--- PROVIDED INFORMATION ---

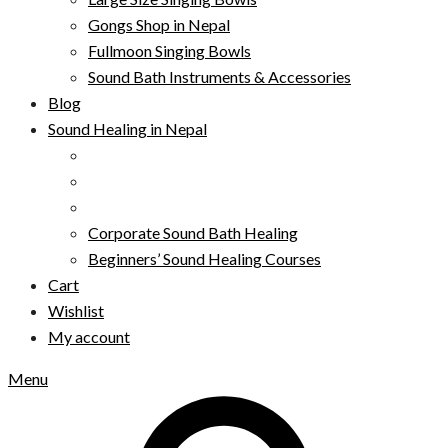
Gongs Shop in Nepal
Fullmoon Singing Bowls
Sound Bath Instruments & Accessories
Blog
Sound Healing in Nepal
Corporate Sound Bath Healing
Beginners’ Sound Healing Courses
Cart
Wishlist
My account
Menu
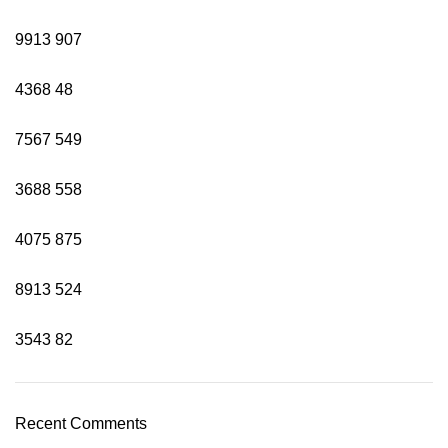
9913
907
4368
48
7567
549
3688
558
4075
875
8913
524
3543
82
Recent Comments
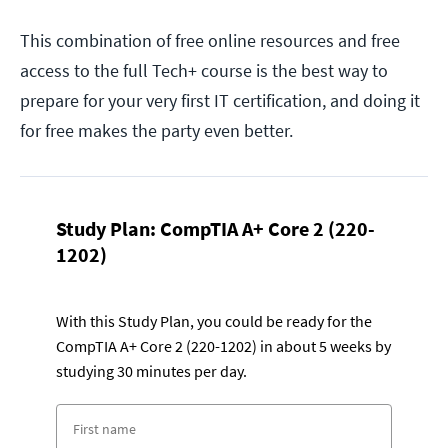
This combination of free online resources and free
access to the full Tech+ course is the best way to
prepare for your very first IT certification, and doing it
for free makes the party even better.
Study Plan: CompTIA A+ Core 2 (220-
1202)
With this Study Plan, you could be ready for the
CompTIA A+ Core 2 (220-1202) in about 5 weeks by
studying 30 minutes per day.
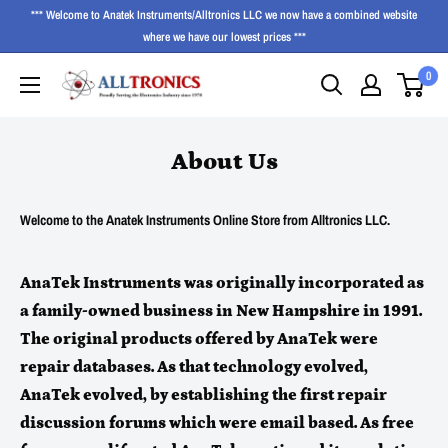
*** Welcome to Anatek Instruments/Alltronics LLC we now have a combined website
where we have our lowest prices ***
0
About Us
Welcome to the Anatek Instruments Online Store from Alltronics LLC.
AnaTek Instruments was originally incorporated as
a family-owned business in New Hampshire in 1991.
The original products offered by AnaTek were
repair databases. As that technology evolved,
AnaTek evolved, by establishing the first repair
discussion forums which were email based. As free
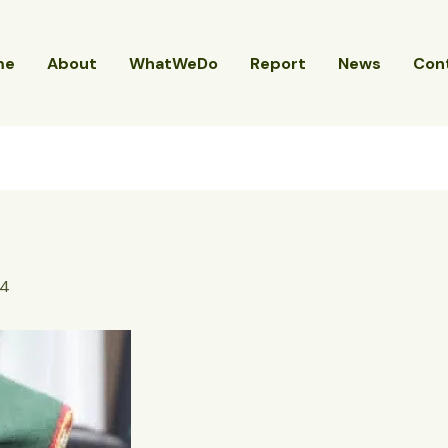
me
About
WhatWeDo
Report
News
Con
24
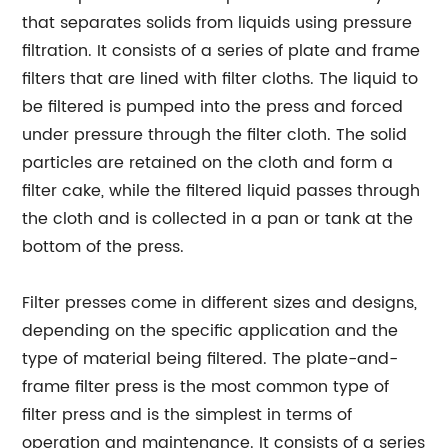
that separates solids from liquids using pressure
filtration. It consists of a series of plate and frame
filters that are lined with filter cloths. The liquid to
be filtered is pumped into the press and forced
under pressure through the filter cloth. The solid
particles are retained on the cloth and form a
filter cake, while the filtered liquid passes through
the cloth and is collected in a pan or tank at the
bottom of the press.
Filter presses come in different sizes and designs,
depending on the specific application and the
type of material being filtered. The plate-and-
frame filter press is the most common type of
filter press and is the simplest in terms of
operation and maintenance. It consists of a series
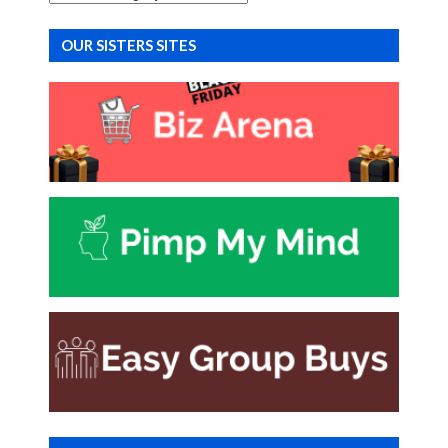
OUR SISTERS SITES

---

● WORK TO COMPLETE: Among the records above, find each line holding the string "Sound" and pull it out.

● EXPECTED OUTPUT:
Sound Bath Instruments & Accessories
Sound Healing in Nepal
Corporate Sound Bath Healing
Beginners’ Sound Healing Courses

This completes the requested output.